I stole a book from my classroom library when I was in the fifth grade. It was a green book with a cloth covering. The title I no longer remember. I knew I shouldn’t take the book, that it was wrong, and if mother and daddy found out, I would be in deep trouble.
To make the book officially mine, or seem like mine, I wrote inside the front cover, “This book belongs to Glenda Williams,” so it could be easily seen. The problem was, I was the one who kept seeing that declaration, and every time I saw it, I knew it wasn’t true. Writing that the book belonged to me inside the green book didn’t make it mine.
Years and years went by and every time I saw the book I knew I had stolen it, and it wasn’t mine. I wished many times I had not written my declaration inside the book. Then I could return it to the library shelves at the back of the fifth grade classroom just as quietly as I took it. I never returned the book. The school dissolved and finally the building burned, and I still had the book. The memory of what I did still haunts me today. I don’t know where the little green book is, but wherever it is someone can read the declaration and think it belongs to me.
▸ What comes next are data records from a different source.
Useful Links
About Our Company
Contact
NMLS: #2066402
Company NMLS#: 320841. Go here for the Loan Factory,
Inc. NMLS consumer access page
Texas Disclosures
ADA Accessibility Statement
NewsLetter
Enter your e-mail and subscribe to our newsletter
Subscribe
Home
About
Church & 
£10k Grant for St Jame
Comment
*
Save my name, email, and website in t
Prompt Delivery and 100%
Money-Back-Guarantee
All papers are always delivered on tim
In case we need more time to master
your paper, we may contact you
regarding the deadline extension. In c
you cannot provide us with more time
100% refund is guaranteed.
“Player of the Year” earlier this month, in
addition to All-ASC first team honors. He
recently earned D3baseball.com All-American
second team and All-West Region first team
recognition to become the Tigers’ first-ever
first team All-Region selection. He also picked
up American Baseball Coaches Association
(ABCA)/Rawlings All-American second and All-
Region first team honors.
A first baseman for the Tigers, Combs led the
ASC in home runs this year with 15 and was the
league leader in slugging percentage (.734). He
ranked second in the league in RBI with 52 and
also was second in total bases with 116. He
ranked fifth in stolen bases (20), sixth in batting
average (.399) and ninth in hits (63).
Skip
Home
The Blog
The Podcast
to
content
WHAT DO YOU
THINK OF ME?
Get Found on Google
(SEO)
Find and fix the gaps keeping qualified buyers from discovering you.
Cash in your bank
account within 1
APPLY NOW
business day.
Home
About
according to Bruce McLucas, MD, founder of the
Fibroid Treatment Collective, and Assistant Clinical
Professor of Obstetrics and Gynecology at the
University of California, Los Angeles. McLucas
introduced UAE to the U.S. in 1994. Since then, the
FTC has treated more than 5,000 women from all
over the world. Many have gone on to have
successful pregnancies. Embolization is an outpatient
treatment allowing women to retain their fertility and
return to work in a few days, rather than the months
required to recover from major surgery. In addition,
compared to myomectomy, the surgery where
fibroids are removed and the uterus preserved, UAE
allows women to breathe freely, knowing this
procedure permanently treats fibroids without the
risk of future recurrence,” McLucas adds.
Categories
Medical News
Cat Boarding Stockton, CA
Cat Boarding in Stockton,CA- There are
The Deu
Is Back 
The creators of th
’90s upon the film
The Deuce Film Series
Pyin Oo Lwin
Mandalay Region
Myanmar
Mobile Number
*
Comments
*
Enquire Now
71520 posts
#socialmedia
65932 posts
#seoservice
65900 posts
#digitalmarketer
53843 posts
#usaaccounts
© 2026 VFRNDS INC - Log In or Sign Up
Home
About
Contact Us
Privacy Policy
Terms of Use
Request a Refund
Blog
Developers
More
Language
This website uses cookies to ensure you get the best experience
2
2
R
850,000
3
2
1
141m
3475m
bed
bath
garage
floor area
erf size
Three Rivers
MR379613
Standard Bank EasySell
Sometimes it is hard to forgive ourselves for things we have done wrong, but God doesn’t take long to forgive the penitent child of His who earnestly asks for forgiveness. And even though at the age of 19 years when I was baptized into Christ for the forgiveness of my sins, I wasn’t remembering the little green book I had stolen. God knew. He forgave all my past sins as I repented, confessed my belief in Him, and He washed away all my sins in the precious blood of Jesus when I was baptized. Clean and forgiven was I, a new creature in Christ.
A child, a little green book, a declaration, a memory that continues to live on possibly forever. God has forgiven and forgotten. I should do the same.